## Problem details
Write out every line below that contains "DarkSide".

## Records for the exercise

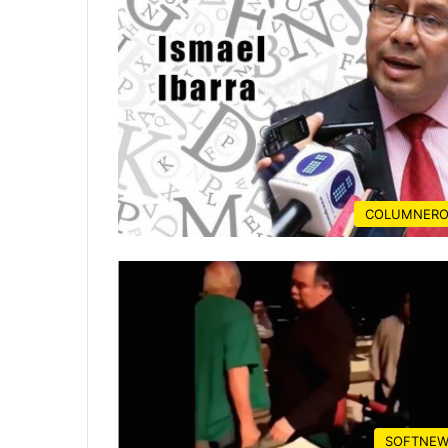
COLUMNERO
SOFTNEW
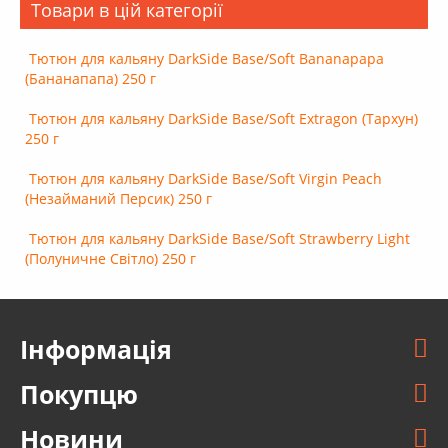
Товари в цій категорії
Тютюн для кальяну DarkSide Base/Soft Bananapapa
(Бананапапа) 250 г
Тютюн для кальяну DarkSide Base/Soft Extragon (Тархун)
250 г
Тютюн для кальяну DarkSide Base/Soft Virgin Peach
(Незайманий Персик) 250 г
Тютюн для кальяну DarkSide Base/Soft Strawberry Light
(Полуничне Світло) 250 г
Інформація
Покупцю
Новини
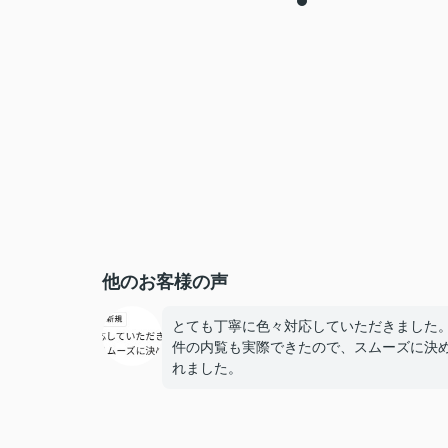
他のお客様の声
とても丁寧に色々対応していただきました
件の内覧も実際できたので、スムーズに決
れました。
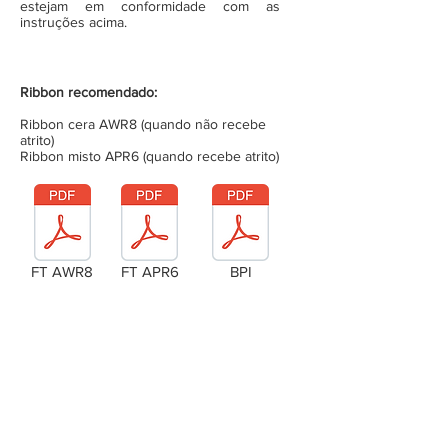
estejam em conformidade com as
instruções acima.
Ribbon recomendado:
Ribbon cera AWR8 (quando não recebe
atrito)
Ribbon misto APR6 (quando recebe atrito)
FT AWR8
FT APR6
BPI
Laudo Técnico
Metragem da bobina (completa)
==
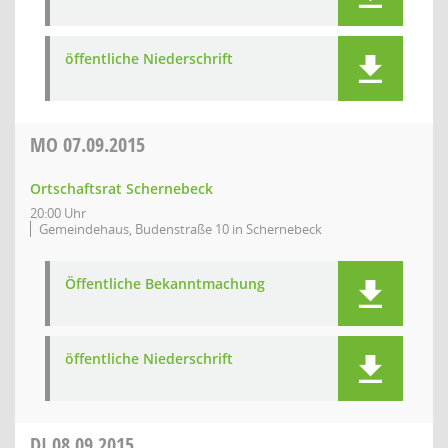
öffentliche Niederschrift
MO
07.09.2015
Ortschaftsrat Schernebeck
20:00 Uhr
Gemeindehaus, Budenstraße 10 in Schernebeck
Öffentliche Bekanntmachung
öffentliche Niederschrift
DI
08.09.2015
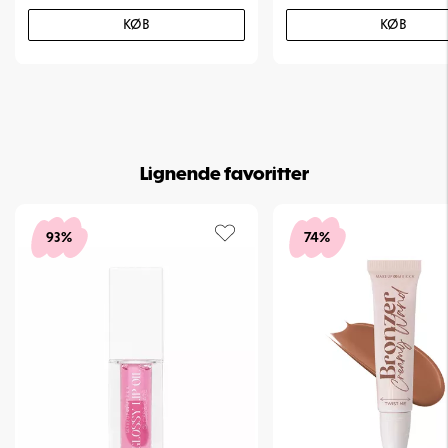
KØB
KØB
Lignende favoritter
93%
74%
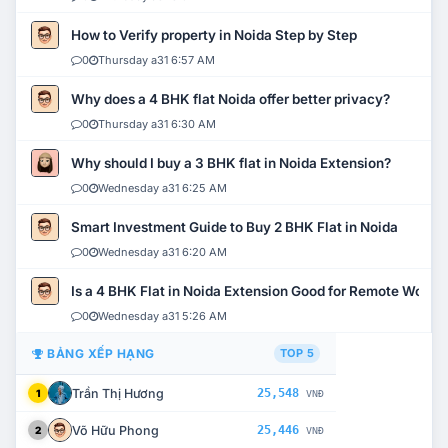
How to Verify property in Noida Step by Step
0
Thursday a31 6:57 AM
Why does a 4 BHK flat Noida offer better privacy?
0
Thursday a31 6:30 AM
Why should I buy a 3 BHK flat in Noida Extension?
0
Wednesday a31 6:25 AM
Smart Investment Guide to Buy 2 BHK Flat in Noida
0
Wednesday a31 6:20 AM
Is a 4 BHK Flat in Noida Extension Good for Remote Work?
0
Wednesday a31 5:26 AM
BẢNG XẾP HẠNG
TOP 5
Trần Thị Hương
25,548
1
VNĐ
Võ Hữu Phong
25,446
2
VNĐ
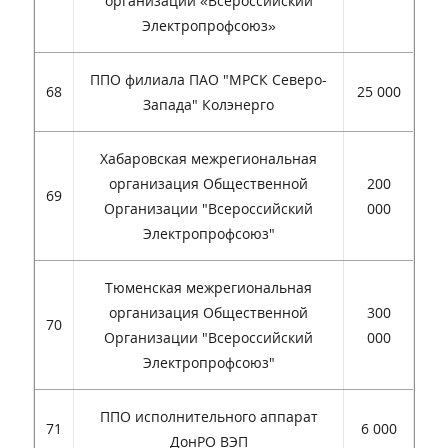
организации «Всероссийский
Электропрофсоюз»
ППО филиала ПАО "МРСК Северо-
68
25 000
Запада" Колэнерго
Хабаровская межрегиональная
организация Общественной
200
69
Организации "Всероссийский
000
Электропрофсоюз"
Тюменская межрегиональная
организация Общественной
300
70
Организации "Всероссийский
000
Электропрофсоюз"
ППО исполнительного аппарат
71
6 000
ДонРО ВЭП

## The completed task
Тютюн для кальяну DarkSide Base/Soft Bananapapa
Тютюн для кальяну DarkSide Base/Soft Extragon (Тархун)
Тютюн для кальяну DarkSide Base/Soft Virgin Peach
Тютюн для кальяну DarkSide Base/Soft Strawberry Light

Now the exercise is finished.